*Records supplied:*
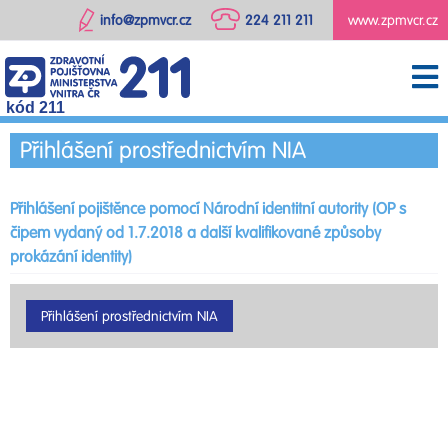
info@zpmvcr.cz
224 211 211
www.zpmvcr.cz
kód 211
Přihlášení prostřednictvím NIA
Přihlášení pojištěnce pomocí Národní identitní autority (OP s
čipem vydaný od 1.7.2018 a další kvalifikované způsoby
prokázání identity)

*Problem to solve:* Word for word, restate every line of the listing, omitting the pictures.

*Output:*
info@zpmvcr.cz
224 211 211
www.zpmvcr.cz
kód 211
Přihlášení prostřednictvím NIA
Přihlášení pojištěnce pomocí Národní identitní autority (OP s
čipem vydaný od 1.7.2018 a další kvalifikované způsoby
prokázání identity)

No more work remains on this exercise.